- _Data for analysis_

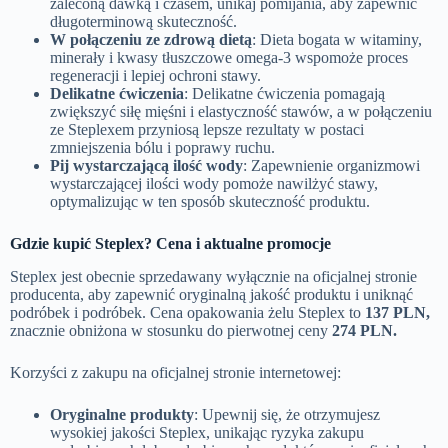
zaleconą dawką i czasem, unikaj pomijania, aby zapewnić
długoterminową skuteczność.
W połączeniu ze zdrową dietą
: Dieta bogata w witaminy,
minerały i kwasy tłuszczowe omega-3 wspomoże proces
regeneracji i lepiej ochroni stawy.
Delikatne ćwiczenia
: Delikatne ćwiczenia pomagają
zwiększyć siłę mięśni i elastyczność stawów, a w połączeniu
ze Steplexem przyniosą lepsze rezultaty w postaci
zmniejszenia bólu i poprawy ruchu.
Pij wystarczającą ilość wody
: Zapewnienie organizmowi
wystarczającej ilości wody pomoże nawilżyć stawy,
optymalizując w ten sposób skuteczność produktu.
Gdzie kupić Steplex? Cena i aktualne promocje
Steplex jest obecnie sprzedawany wyłącznie na oficjalnej stronie
producenta, aby zapewnić oryginalną jakość produktu i uniknąć
podróbek i podróbek. Cena opakowania żelu Steplex to
137 PLN,
znacznie obniżona w stosunku do pierwotnej ceny
274 PLN.
Korzyści z zakupu na oficjalnej stronie internetowej:
Oryginalne produkty
: Upewnij się, że otrzymujesz
wysokiej jakości Steplex, unikając ryzyka zakupu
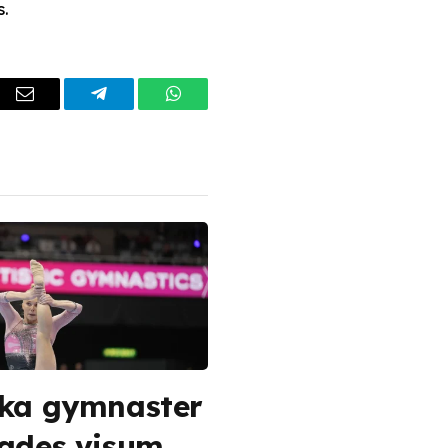
s.
dIn
Email
Telegram
WhatsApp
ka gymnaster
ades visum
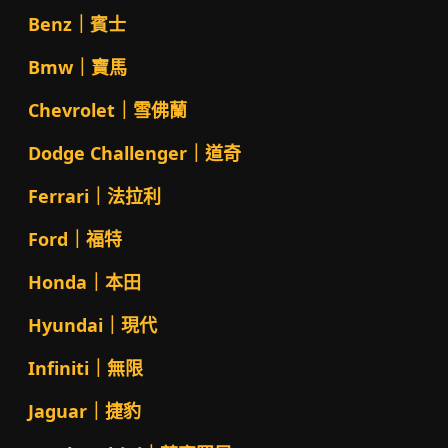
Benz｜賓士
Bmw｜寶馬
Chevrolet｜雪佛蘭
Dodge Challenger｜道奇
Ferrari｜法拉利
Ford｜福特
Honda｜本田
Hyundai｜現代
Infiniti｜無限
Jaguar｜捷豹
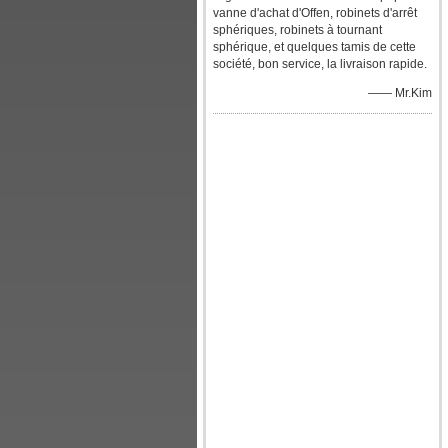
vanne d'achat d'Offen, robinets d'arrêt
sphériques, robinets à tournant
sphérique, et quelques tamis de cette
société, bon service, la livraison rapide.
—— Mr.Kim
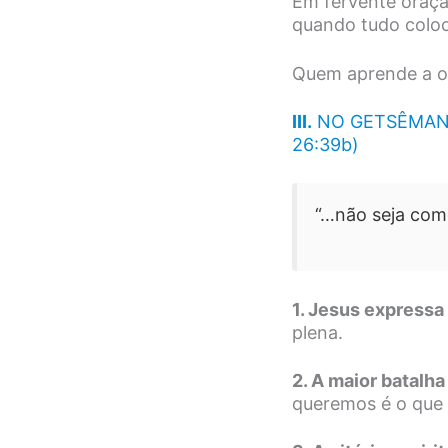
Em fervente oraçã
quando tudo coloc
Quem aprende a or
III.
NO GETSÊMANI
26:39b)
“…não seja com
1. Jesus expressa
plena.
2. A maior batalha
queremos é o que 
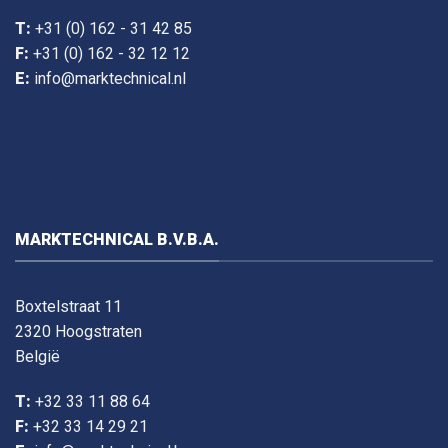
T:
+31 (0) 162 - 31 42 85
F:
+31 (0) 162 - 32 12 12
E:
info@marktechnical.nl
MARKTECHNICAL B.V.B.A.
Boxtelstraat 11
2320 Hoogstraten
België
T:
+32 33 11 88 64
F:
+32 33 14 29 21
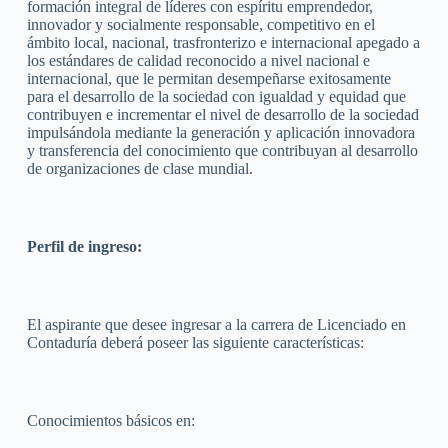
formación integral de líderes con espíritu emprendedor,
innovador y socialmente responsable, competitivo en el
ámbito local, nacional, trasfronterizo e internacional apegado a
los estándares de calidad reconocido a nivel nacional e
internacional, que le permitan desempeñarse exitosamente
para el desarrollo de la sociedad con igualdad y equidad que
contribuyen e incrementar el nivel de desarrollo de la sociedad
impulsándola mediante la generación y aplicación innovadora
y transferencia del conocimiento que contribuyan al desarrollo
de organizaciones de clase mundial.
Perfil de ingreso:
El aspirante que desee ingresar a la carrera de Licenciado en
Contaduría deberá poseer las siguiente características:
Conocimientos básicos en:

- _Exercise details_
Print exactly, with no pictures, the lines above from the one that holds "Gdzie kupić Steplex? Cena i aktualne promocje" through the one that holds "El aspirante que", both of them included.

- _Response to this task_
Gdzie kupić Steplex? Cena i aktualne promocje
Steplex jest obecnie sprzedawany wyłącznie na oficjalnej stronie
producenta, aby zapewnić oryginalną jakość produktu i uniknąć
podróbek i podróbek. Cena opakowania żelu Steplex to
137 PLN,
znacznie obniżona w stosunku do pierwotnej ceny
274 PLN.
Korzyści z zakupu na oficjalnej stronie internetowej:
Oryginalne produkty
: Upewnij się, że otrzymujesz
wysokiej jakości Steplex, unikając ryzyka zakupu
s.
dIn
Email
Telegram
WhatsApp
ka gymnaster
ades visum
Benz｜賓士
Bmw｜寶馬
Chevrolet｜雪佛蘭
Dodge Challenger｜道奇
Ferrari｜法拉利
Ford｜福特
Honda｜本田
Hyundai｜現代
Infiniti｜無限
Jaguar｜捷豹
vanne d'achat d'Offen, robinets d'arrêt
sphériques, robinets à tournant
sphérique, et quelques tamis de cette
société, bon service, la livraison rapide.
—— Mr.Kim
Em fervente oraçã
quando tudo coloc
Quem aprende a or
III.
NO GETSÊMANI
26:39b)
“…não seja com
1. Jesus expressa
plena.
2. A maior batalha
queremos é o que 
T:
+31 (0) 162 - 31 42 85
F:
+31 (0) 162 - 32 12 12
E:
info@marktechnical.nl
MARKTECHNICAL B.V.B.A.
Boxtelstraat 11
2320 Hoogstraten
België
T:
+32 33 11 88 64
F:
+32 33 14 29 21
formación integral de líderes con espíritu emprendedor,
innovador y socialmente responsable, competitivo en el
ámbito local, nacional, trasfronterizo e internacional apegado a
los estándares de calidad reconocido a nivel nacional e
internacional, que le permitan desempeñarse exitosamente
para el desarrollo de la sociedad con igualdad y equidad que
contribuyen e incrementar el nivel de desarrollo de la sociedad
impulsándola mediante la generación y aplicación innovadora
y transferencia del conocimiento que contribuyan al desarrollo
de organizaciones de clase mundial.
Perfil de ingreso:
El aspirante que desee ingresar a la carrera de Licenciado en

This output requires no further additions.